Sunday, October 09, 2005

Another Corporate Crony For A Top Job

In a move that is highly under-reported as the mainstream media concentrate on Miers and DeLay, the Senate is getting ready to confirm George M. Gray as the second-in-command at the Environmental Protection Agency's Office of Research and Development.

The trouble is that Gray is connected with several pro-business organizations, including the Environmental Literacy Council (ELC), a nonprofit funded by a number of groups with ties to the energy, chemical and defense industries. Among the ELC’s backers are conservative operations such as the John M. Olin Foundation, Sarah Scaife Foundation and the Koch Family Foundations.

If confirmed, Gray - currently director of the Harvard Center for Risk Analysis and a lecturer at the university - would be second at the EPA office that studies the science, costs and benefits behind proposed EPA rules.

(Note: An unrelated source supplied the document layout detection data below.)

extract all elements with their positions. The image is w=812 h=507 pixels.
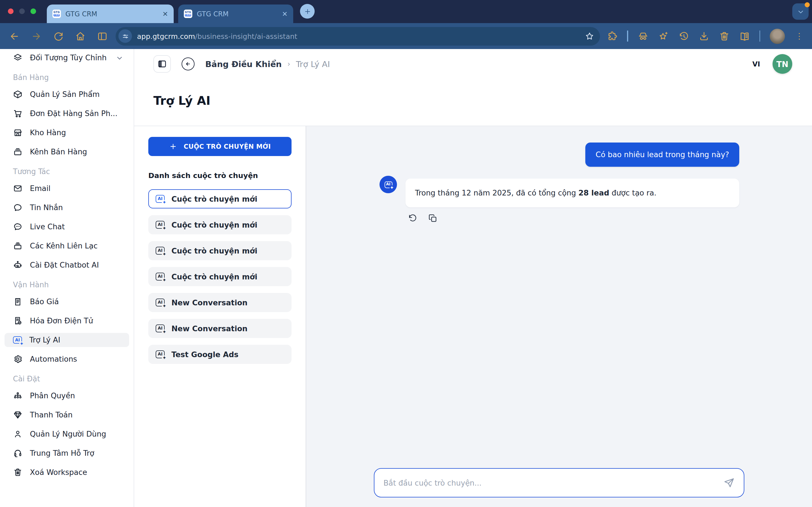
conversation-item[interactable]: AI New Conversation xyxy=(148,293,292,312)
conversation-item-selected[interactable]: AI Cuộc trò chuyện mới xyxy=(148,189,292,209)
regenerate-icon[interactable] xyxy=(408,214,417,223)
mail-icon xyxy=(13,184,22,193)
download-icon[interactable] xyxy=(698,31,709,41)
forward-icon[interactable] xyxy=(31,31,42,41)
history-icon[interactable] xyxy=(678,31,689,41)
sidebar-item-live-chat[interactable]: Live Chat xyxy=(4,220,129,234)
app-header: Bảng Điều Khiển › Trợ Lý AI VI TN xyxy=(134,49,812,79)
conversation-item[interactable]: AI New Conversation xyxy=(148,319,292,338)
back-button[interactable] xyxy=(182,57,195,70)
tab-close-icon[interactable]: ✕ xyxy=(282,10,288,17)
sidebar-item-quan-ly-nguoi-dung[interactable]: Quản Lý Người Dùng xyxy=(4,427,129,441)
robot-icon xyxy=(13,260,22,270)
chevron-down-icon xyxy=(116,54,123,62)
chat-bubble-icon xyxy=(13,203,22,212)
star-badge-icon[interactable] xyxy=(658,31,668,41)
toolbar-right-icons xyxy=(607,29,806,44)
sidebar-section-van-hanh: Vận Hành xyxy=(0,281,134,289)
sidebar-item-phan-quyen[interactable]: Phân Quyền xyxy=(4,389,129,403)
message-actions xyxy=(408,214,438,223)
minimize-window-button[interactable] xyxy=(19,8,25,14)
sidebar-item-cai-dat-chatbot-ai[interactable]: Cài Đặt Chatbot AI xyxy=(4,258,129,272)
incognito-icon[interactable] xyxy=(638,31,648,41)
sidebar-item-quan-ly-san-pham[interactable]: Quản Lý Sản Phẩm xyxy=(4,87,129,101)
sidebar-item-thanh-toan[interactable]: Thanh Toán xyxy=(4,408,129,422)
sidebar-item-don-dat-hang[interactable]: Đơn Đặt Hàng Sản Ph... xyxy=(4,107,129,121)
notification-dot xyxy=(805,2,810,7)
sidebar-item-trung-tam-ho-tro[interactable]: Trung Tâm Hỗ Trợ xyxy=(4,446,129,460)
gear-icon xyxy=(13,354,22,364)
browser-tab-bar: GTG CRM GTG CRM ✕ GTG CRM GTG CRM ✕ xyxy=(0,0,812,23)
conversation-item[interactable]: AI Cuộc trò chuyện mới xyxy=(148,215,292,234)
site-info-icon[interactable] xyxy=(118,29,132,43)
sidebar-item-automations[interactable]: Automations xyxy=(4,352,129,366)
screen: GTG CRM GTG CRM ✕ GTG CRM GTG CRM ✕ xyxy=(0,0,812,507)
sidebar-section-tuong-tac: Tương Tác xyxy=(0,167,134,176)
cube-icon xyxy=(13,90,22,99)
sidebar-item-email[interactable]: Email xyxy=(4,181,129,195)
bookmark-star-icon[interactable] xyxy=(585,31,594,41)
sidebar-item-tro-ly-ai[interactable]: AI Trợ Lý AI xyxy=(4,333,129,347)
close-window-button[interactable] xyxy=(8,8,13,14)
receipt-icon xyxy=(13,297,22,306)
trash-icon xyxy=(13,467,22,477)
plus-icon xyxy=(304,8,311,15)
sidebar-item-kho-hang[interactable]: Kho Hàng xyxy=(4,126,129,140)
sidebar-item-cac-kenh-lien-lac[interactable]: Các Kênh Liên Lạc xyxy=(4,239,129,253)
breadcrumb: Bảng Điều Khiển › Trợ Lý AI xyxy=(205,59,330,68)
app-sidebar: Đối Tượng Tùy Chỉnh Bán Hàng Quản Lý Sản… xyxy=(0,49,134,507)
breadcrumb-dashboard[interactable]: Bảng Điều Khiển xyxy=(205,59,282,68)
copy-icon[interactable] xyxy=(428,214,438,223)
sidebar-item-bao-gia[interactable]: Báo Giá xyxy=(4,295,129,309)
browser-profile-avatar[interactable] xyxy=(770,29,785,44)
headset-icon xyxy=(13,448,22,458)
side-panel-icon[interactable] xyxy=(97,31,108,41)
tab-close-icon[interactable]: ✕ xyxy=(162,10,168,17)
zoom-window-button[interactable] xyxy=(31,8,36,14)
page-title-row: Trợ Lý AI xyxy=(134,79,812,126)
chat-input[interactable] xyxy=(384,478,718,487)
browser-tab-2-active[interactable]: GTG CRM GTG CRM ✕ xyxy=(178,4,293,23)
sidebar-item-hoa-don-dien-tu[interactable]: Hóa Đơn Điện Tử xyxy=(4,314,129,328)
sidebar-toggle-button[interactable] xyxy=(153,55,171,73)
ai-message-row: AI Trong tháng 12 năm 2025, đã có tổng c… xyxy=(379,176,739,207)
home-icon[interactable] xyxy=(75,31,86,41)
user-icon xyxy=(13,429,22,439)
arrow-left-icon xyxy=(185,60,192,68)
archive-icon xyxy=(13,147,22,157)
reading-list-icon[interactable] xyxy=(739,31,750,41)
app-window: Đối Tượng Tùy Chỉnh Bán Hàng Quản Lý Sản… xyxy=(0,49,812,507)
conversation-item[interactable]: AI Cuộc trò chuyện mới xyxy=(148,267,292,286)
gtg-crm-favicon: GTG CRM xyxy=(52,10,61,18)
extensions-puzzle-icon[interactable] xyxy=(607,31,617,41)
conversation-item[interactable]: AI Test Google Ads xyxy=(148,345,292,364)
sidebar-item-kenh-ban-hang[interactable]: Kênh Bán Hàng xyxy=(4,145,129,159)
breadcrumb-current: Trợ Lý AI xyxy=(296,59,330,68)
ai-sparkle-icon: AI xyxy=(156,325,165,332)
store-icon xyxy=(13,128,22,137)
window-controls xyxy=(8,8,36,14)
chevron-down-icon xyxy=(797,8,804,15)
new-tab-button[interactable] xyxy=(300,4,315,18)
reload-icon[interactable] xyxy=(53,31,64,41)
user-avatar[interactable]: TN xyxy=(772,54,792,74)
new-conversation-button[interactable]: CUỘC TRÒ CHUYỆN MỚI xyxy=(148,137,292,156)
conversation-item[interactable]: AI Cuộc trò chuyện mới xyxy=(148,241,292,260)
browser-tab-1[interactable]: GTG CRM GTG CRM ✕ xyxy=(47,4,174,23)
sidebar-item-tin-nhan[interactable]: Tin Nhắn xyxy=(4,201,129,215)
language-selector[interactable]: VI xyxy=(752,60,760,68)
url-bar[interactable]: app.gtgcrm.com/business-insight/ai-assis… xyxy=(116,27,600,45)
back-icon[interactable] xyxy=(9,31,20,41)
tab-title: GTG CRM xyxy=(65,10,158,18)
sidebar-item-custom-objects[interactable]: Đối Tượng Tùy Chỉnh xyxy=(4,51,129,65)
page-title: Trợ Lý AI xyxy=(153,94,812,108)
trash-icon[interactable] xyxy=(719,31,729,41)
menu-dots-icon[interactable] xyxy=(795,31,804,41)
org-chart-icon xyxy=(13,391,22,400)
window-chevron-button[interactable] xyxy=(792,3,809,20)
url-text: app.gtgcrm.com/business-insight/ai-assis… xyxy=(137,32,585,40)
chat-input-bar xyxy=(374,468,744,497)
send-icon[interactable] xyxy=(723,477,735,489)
chat-area: Có bao nhiêu lead trong tháng này? AI Tr… xyxy=(306,126,812,507)
sidebar-item-xoa-workspace[interactable]: Xoá Workspace xyxy=(4,465,129,480)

In a statement yesterday, Jeff Ruch, the executive director of Public Employees for Environmental Responsibility (PEER), charged that the "list of George Gray’s corporate sponsors reads like a murderer’s row of the top polluters in the country." Ruch warned that Gray is likely to expand the EPA’s use of corporate research money.

On Wednesday, PEER released records obtained under the Freedom of Information Act detailing an increasingly symbiotic relationship between the EPA and chemical companies. The organization’s program director Rebecca Rose said the agency is "becoming an arm of corporate research and development."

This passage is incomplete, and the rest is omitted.